Go through the data below and return each line containing the word "Waste".
ENTRIES SHOWN Start Marker
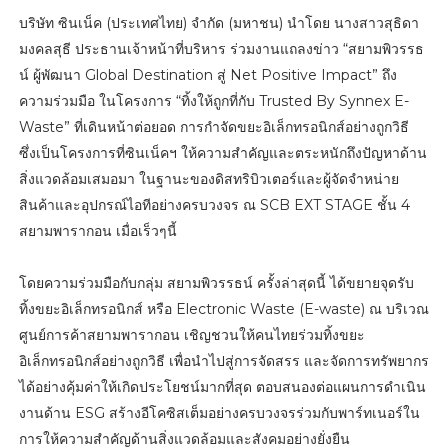
บริษัท ซินเน็ค (ประเทศไทย) จำกัด (มหาชน) นำโดย นางสาวสุธิดา
มงคลสุธี ประธานเจ้าหน้าที่บริหาร ร่วมงานแถลงข่าว “สยามพิวรรธ
น์ ผู้พัฒนา Global Destination สู่ Net Positive Impact” ถึง
ความร่วมมือ ในโครงการ “ทิ้งให้ถูกที่กับ Trusted By Synnex E-
Waste” ที่เดินหน้าต่อยอด การกำจัดขยะอิเล็กทรอนิกส์อย่างถูกวิธี
ซึ่งเป็นโครงการที่ซินเน็คฯ ให้ความสำคัญและตระหนักถึงปัญหาด้าน
สิ่งแวดล้อมเสมอมา ในฐานะของดิสทริบิวเตอร์และผู้จัดจำหน่าย
สินค้าและอุปกรณ์ไอทีอย่างครบวงจร ณ SCB EXT STAGE ชั้น 4
สยามพารากอน เมื่อเร็วๆนี้
โดยความร่วมมือกับกลุ่ม สยามพิวรรธน์ ครั้งล่าสุดนี้ ได้ขยายจุดรับ
ทิ้งขยะอิเล็กทรอนิกส์ หรือ Electronic Waste (E-waste) ณ บริเวณ
ศูนย์การค้าสยามพารากอน เชิญชวนให้คนไทยร่วมทิ้งขยะ
อิเล็กทรอนิกส์อย่างถูกวิธี เพื่อนำไปสู่การจัดสรร และจัดการทรัพยากร
ได้อย่างคุ้มค่าให้เกิดประโยชน์มากที่สุด ตอบสนองต่อแผนการดำเนิน
งานด้าน ESG สร้างอีโคซิสเต็มอย่างครบวงจรร่วมกับพาร์ทเนอร์ใน
การให้ความสำคัญด้านสิ่งแวดล้อมและสังคมอย่างยั่งยืน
ENTRIES SHOWN End Marker
*EXERCISE RESULT:*
Waste” ที่เดินหน้าต่อยอด การกำจัดขยะอิเล็กทรอนิกส์อย่างถูกวิธี
ทิ้งขยะอิเล็กทรอนิกส์ หรือ Electronic Waste (E-waste) ณ บริเวณ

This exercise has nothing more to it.